- Born: ca. 1380 Upholland, Lancashire, England
- Died: 12 April 1434 (aged 53–54)
- Spouse: ; Edmund of Langley, 1st Duke of York ​ ​(m. 1393; died 1402)​ ; William Willoughby, 5th Baron Willoughby de Eresby ​ ​(m. 1404; died 1409)​ ; Henry Scrope, 3rd Baron Scrope of Masham ​ ​(m. 1410; died 1415)​ ; Sir Henry Bromflete ​(m. 1416)​
- Father: Thomas Holland, 2nd Earl of Kent
- Mother: Alice FitzAlan

= Joan Holland =

Third daughter of Thomas Holland

Joan Holland (ca. 1380-12 April 1434) was the third daughter of Thomas Holland, 2nd Earl of Kent, and Alice FitzAlan. She married four times. Her first husband was a duke, and the following three were barons. All of her marriages were most likely childless.

==Family==
Joan Holland was born around 1380 in Upholland, Lancashire, England, as one of the ten children of Thomas Holland, 2nd Earl of Kent and Alice FitzAlan, sister of Richard Fitzalan, 11th Earl of Arundel. She was niece of Richard II of England, son of her paternal grandmother, Joan of Kent by her second marriage to Edward the Black Prince. Joan had five sisters: Alianore became Countess of March; Margaret became Countess of Somerset and later Duchess of Clarence; Eleanor became Countess of Salisbury; Elizabeth married Sir John Neville; and Bridget became a nun at Barking Abbey. Her eldest brother, Thomas Holland, 1st Duke of Surrey, was beheaded in 1400 by a mob of angry citizens at Cirencester for his role in the Epiphany Rising, which was aimed against the life of King Henry IV of England, who had usurped the throne of King Richard. Thomas's heir to the earldom of Kent was her second eldest brother Edmund Holland.

==Life==
Joan married Edmund of Langley, 1st Duke of York, son of Edward III of England and Philippa of Hainault, ca. 4 November 1393. As a result of this marriage, she was styled Duchess of York. Joan was 35 or 40 years younger than her husband and around the same age of her stepdaughter Constance of York. The marriage produced no children.

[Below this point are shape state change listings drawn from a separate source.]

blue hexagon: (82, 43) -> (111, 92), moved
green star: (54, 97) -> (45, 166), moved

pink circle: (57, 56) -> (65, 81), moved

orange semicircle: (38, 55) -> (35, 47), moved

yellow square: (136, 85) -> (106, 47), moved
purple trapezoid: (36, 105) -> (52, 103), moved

In 1399, Joan and her sister Margaret were invested as ”Lady Companions of the Garter”. They were granddaughters of Joan, the "Fair Maid of Kent" who inspired Edward III's founding of the Order of the Garter, according to popular legend.

After Langley's death in 1402, Joan married (before 9 August 1404) William de Willoughby, 5th Lord Willoughby de Eresby (c. 1370–1409), a Knight of the Garter, son of Robert de Willoughby, 4th Lord Willoughby de Eresby, and Alice Skipwith. Upon her marriage, she became The Baroness Willoughby de Eresby, or Lady Willoughby. Lord Willoughby died on 30 November 1409. The marriage produced no children.

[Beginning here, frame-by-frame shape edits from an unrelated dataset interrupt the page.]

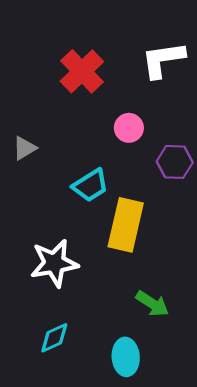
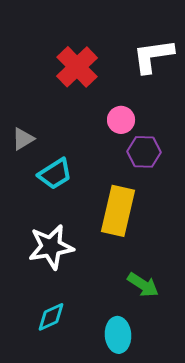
purple hexagon: (175, 162) -> (144, 152), moved
cyan trapezoid: (91, 185) -> (55, 174), moved

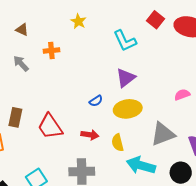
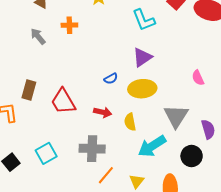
pink semicircle: (182, 95) -> (198, 78), turned -98
gray triangle: (163, 134) -> (176, 116), turned -40
cyan arrow: (141, 165) -> (152, 146), turned -52

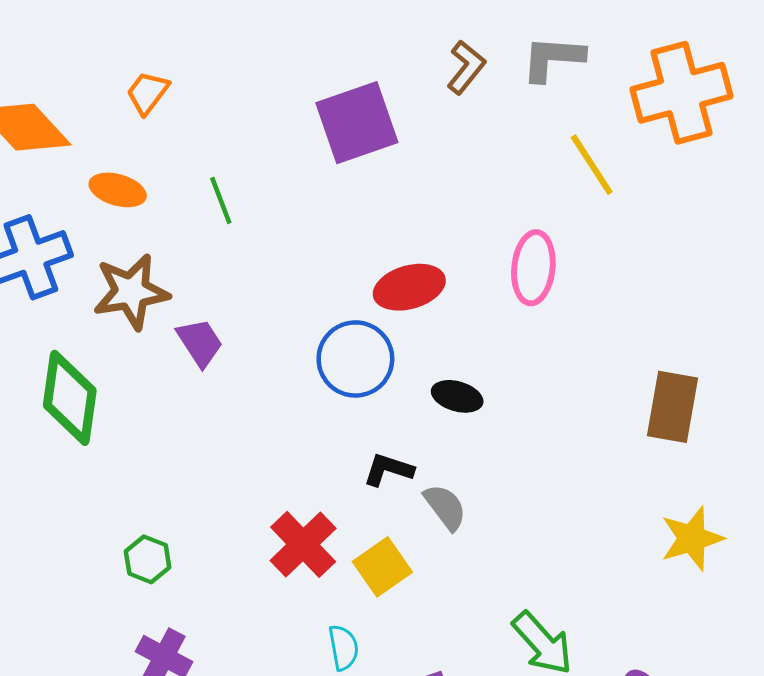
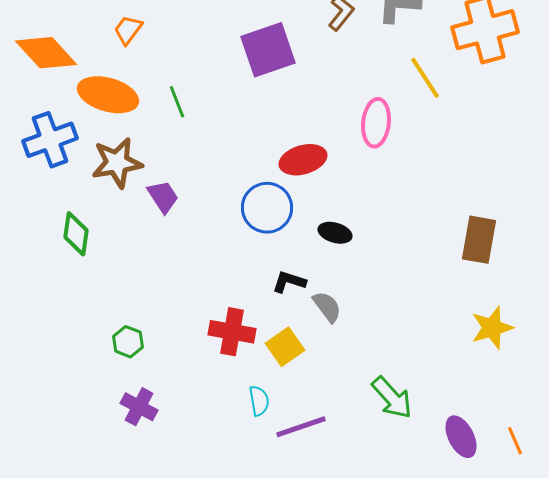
orange ellipse: (118, 190) -> (108, 95), size x1.6
pink ellipse: (533, 268) -> (376, 123), moved
green diamond: (70, 398) -> (76, 234), size x0.7
red cross: (303, 544) -> (232, 332), turned -36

Her third marriage (after 6 September 1410) was by licence to Henry le Scrope, 3rd Baron Scrope of Masham. That year, Scrope was made a Knight of the Garter. He served Henry IV as treasurer, and was executed in 1415 following the failure of his plot with the Earl of Cambridge (Joan's former stepson, being the son of her first husband, and nephew by marriage, being the husband of Anne de Mortimer, her sister's daughter) to assassinate Henry V and place Edmund Mortimer, 5th Earl of March (Joan's nephew) on the throne. Lord Scrope and Cambridge were both beheaded on 5 August 1415 at Southampton Green, Hampshire, England. Cambridge's then four-year-old son, Richard Plantagenet, ultimately championed his father's cause, which evolved into the Wars of the Roses and the Yorkist claimants achieving the throne.

Less than a year later, before 27 April 1416, Joan married her fourth and final husband, Sir Henry Bromflete, son of Sir Thomas Bromflete and his wife Margaret St John.

== Death ==
She died on 12 April 1434. Her last husband was summoned to Parliament as Baron Vessy on 24 January 1449 and died on 16 January 1469.